### PROVIDED RECORDS
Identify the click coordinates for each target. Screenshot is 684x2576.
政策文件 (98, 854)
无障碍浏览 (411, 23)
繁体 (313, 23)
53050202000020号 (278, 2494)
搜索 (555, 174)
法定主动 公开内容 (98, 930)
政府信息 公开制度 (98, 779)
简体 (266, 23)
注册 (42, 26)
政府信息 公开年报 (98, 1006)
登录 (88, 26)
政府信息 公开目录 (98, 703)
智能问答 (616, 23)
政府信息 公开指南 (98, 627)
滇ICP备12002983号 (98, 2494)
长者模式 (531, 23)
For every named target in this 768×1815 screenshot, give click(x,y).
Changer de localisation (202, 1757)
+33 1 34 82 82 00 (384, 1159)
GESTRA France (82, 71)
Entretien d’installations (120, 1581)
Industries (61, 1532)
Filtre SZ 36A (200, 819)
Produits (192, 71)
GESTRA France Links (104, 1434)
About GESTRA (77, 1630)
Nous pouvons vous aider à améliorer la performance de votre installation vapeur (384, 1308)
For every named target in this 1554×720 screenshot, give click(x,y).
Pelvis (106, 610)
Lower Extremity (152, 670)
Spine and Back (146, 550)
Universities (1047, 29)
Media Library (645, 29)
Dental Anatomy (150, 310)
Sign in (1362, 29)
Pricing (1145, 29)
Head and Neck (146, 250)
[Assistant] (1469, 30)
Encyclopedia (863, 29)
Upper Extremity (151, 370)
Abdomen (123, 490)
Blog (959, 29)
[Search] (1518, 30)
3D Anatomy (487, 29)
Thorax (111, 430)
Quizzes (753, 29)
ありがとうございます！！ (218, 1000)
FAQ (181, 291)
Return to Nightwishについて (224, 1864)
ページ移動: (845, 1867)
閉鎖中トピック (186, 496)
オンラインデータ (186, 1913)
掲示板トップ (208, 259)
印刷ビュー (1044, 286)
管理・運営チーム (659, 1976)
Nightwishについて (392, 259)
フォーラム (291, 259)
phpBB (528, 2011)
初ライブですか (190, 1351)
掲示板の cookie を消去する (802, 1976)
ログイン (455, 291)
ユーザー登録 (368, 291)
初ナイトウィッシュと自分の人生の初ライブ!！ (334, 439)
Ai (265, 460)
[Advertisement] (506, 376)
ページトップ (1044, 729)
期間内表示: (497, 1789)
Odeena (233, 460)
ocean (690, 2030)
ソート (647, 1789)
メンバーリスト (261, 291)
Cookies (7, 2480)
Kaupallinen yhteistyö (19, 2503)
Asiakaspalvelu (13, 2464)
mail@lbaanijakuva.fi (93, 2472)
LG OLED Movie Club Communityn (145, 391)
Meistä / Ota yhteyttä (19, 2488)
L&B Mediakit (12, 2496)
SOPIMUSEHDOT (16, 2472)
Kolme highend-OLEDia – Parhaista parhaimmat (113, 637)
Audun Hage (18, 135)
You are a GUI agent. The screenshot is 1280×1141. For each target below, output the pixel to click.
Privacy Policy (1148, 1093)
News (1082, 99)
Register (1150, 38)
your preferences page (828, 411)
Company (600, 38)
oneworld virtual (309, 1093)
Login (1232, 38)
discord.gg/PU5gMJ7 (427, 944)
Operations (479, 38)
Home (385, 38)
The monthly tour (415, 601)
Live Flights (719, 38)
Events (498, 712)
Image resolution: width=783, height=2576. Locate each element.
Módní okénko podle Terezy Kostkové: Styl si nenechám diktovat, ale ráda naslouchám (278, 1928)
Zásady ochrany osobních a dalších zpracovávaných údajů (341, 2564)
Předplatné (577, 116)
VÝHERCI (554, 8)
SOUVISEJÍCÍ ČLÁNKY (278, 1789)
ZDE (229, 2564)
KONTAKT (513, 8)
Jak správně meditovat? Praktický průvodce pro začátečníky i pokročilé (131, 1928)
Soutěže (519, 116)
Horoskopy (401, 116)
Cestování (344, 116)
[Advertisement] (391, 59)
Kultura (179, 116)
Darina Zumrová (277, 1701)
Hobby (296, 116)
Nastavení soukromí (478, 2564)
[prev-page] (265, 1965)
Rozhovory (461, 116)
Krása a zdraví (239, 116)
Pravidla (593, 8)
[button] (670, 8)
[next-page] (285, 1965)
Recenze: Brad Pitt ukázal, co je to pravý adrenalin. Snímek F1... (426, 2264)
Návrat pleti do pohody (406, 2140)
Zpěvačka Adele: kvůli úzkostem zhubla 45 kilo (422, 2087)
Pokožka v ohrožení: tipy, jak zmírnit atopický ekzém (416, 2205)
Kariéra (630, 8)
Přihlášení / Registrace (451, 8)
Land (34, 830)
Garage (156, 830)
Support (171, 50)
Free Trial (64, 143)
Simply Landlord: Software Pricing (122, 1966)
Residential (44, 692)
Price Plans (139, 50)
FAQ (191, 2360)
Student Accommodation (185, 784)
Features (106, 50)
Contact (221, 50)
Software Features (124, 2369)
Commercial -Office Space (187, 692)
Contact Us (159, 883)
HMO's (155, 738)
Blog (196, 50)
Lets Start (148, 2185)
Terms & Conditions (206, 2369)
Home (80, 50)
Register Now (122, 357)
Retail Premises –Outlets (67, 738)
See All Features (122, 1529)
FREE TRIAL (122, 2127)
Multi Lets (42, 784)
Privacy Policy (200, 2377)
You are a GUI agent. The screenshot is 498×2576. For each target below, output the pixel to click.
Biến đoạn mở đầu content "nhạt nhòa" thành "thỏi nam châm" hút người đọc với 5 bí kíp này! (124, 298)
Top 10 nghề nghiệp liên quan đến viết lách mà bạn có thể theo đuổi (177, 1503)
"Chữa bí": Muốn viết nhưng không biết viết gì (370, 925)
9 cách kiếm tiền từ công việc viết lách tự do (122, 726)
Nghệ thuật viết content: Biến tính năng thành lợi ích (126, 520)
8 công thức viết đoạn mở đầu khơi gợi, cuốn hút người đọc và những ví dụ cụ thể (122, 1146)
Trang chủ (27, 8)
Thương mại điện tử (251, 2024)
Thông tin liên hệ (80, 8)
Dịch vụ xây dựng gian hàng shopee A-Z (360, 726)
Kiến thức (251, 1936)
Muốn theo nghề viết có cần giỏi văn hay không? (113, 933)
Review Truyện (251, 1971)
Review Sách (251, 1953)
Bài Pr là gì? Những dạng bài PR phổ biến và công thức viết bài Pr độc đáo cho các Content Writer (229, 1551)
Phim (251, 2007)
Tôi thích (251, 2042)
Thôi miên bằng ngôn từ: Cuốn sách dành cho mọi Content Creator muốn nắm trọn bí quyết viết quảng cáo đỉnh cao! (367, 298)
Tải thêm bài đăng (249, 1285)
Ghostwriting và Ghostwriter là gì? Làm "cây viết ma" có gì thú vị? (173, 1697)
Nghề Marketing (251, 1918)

### WHAT TO WORK ON
Find every line in the records that uses the string "named", then copy it.

### ANSWER TO THE PROBLEM
For every named target in this 768×1815 screenshot, give click(x,y).
For every named target in this 1554×720 screenshot, give click(x,y).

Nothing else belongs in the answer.